▶ WORK ORDER
Which lines of the entries contain the word "vous"? Please list them.

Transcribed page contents

━━━━━━━━━━━━━━━━━━━━

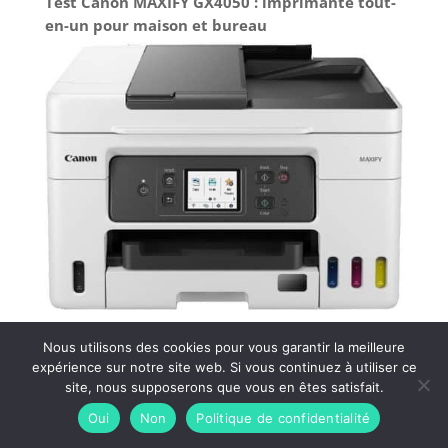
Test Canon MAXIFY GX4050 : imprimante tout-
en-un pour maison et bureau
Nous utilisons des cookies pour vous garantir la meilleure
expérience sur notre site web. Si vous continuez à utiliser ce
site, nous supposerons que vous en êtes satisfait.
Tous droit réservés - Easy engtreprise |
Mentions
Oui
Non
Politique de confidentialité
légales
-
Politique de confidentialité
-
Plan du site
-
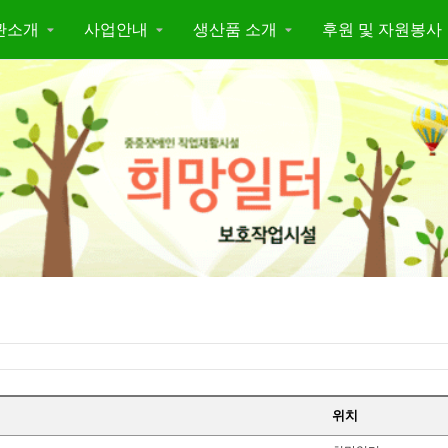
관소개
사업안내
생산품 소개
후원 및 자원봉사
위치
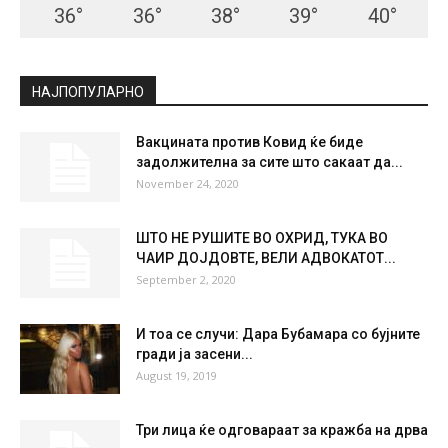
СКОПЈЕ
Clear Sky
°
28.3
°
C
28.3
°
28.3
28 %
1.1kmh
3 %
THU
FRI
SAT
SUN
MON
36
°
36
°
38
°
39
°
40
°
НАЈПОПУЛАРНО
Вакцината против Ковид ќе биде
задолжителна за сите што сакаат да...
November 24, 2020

━━━━━━━━━━━━━━━━━━━━

▶ SOLUTION TO THIS PROBLEM
Nous utilisons des cookies pour vous garantir la meilleure
expérience sur notre site web. Si vous continuez à utiliser ce
site, nous supposerons que vous en êtes satisfait.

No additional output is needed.